== Records supplied ==

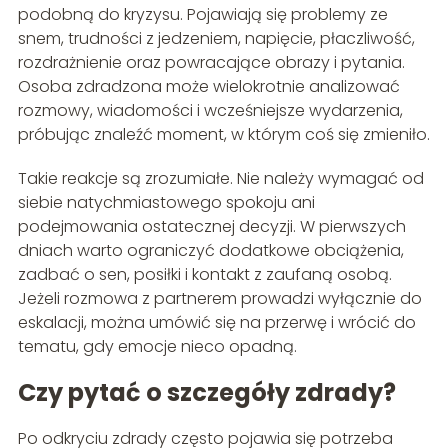
podobną do kryzysu. Pojawiają się problemy ze
snem, trudności z jedzeniem, napięcie, płaczliwość,
rozdrażnienie oraz powracające obrazy i pytania.
Osoba zdradzona może wielokrotnie analizować
rozmowy, wiadomości i wcześniejsze wydarzenia,
próbując znaleźć moment, w którym coś się zmieniło.
Takie reakcje są zrozumiałe. Nie należy wymagać od
siebie natychmiastowego spokoju ani
podejmowania ostatecznej decyzji. W pierwszych
dniach warto ograniczyć dodatkowe obciążenia,
zadbać o sen, posiłki i kontakt z zaufaną osobą.
Jeżeli rozmowa z partnerem prowadzi wyłącznie do
eskalacji, można umówić się na przerwę i wrócić do
tematu, gdy emocje nieco opadną.
Czy pytać o szczegóły zdrady?
Po odkryciu zdrady często pojawia się potrzeba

===

> **Your task**: Quote only the lines from the line containing "dniach warto ograniczyć" through the end of the listing, please, keeping both the first and the last line.

> **Response area**:
dniach warto ograniczyć dodatkowe obciążenia,
zadbać o sen, posiłki i kontakt z zaufaną osobą.
Jeżeli rozmowa z partnerem prowadzi wyłącznie do
eskalacji, można umówić się na przerwę i wrócić do
tematu, gdy emocje nieco opadną.
Czy pytać o szczegóły zdrady?
Po odkryciu zdrady często pojawia się potrzeba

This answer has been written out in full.